Start of The input

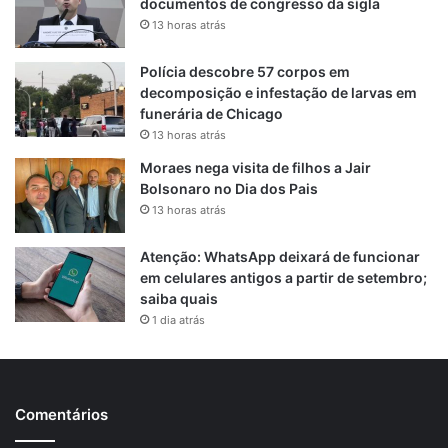
documentos de congresso da sigla
13 horas atrás
Polícia descobre 57 corpos em
decomposição e infestação de larvas em
funerária de Chicago
13 horas atrás
Moraes nega visita de filhos a Jair
Bolsonaro no Dia dos Pais
13 horas atrás
Atenção: WhatsApp deixará de funcionar
em celulares antigos a partir de setembro;
saiba quais
1 dia atrás
Comentários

End of The input

Print the entries above exactly, taking out only the pictures.

Solution for this problem
documentos de congresso da sigla
13 horas atrás
Polícia descobre 57 corpos em
decomposição e infestação de larvas em
funerária de Chicago
13 horas atrás
Moraes nega visita de filhos a Jair
Bolsonaro no Dia dos Pais
13 horas atrás
Atenção: WhatsApp deixará de funcionar
em celulares antigos a partir de setembro;
saiba quais
1 dia atrás
Comentários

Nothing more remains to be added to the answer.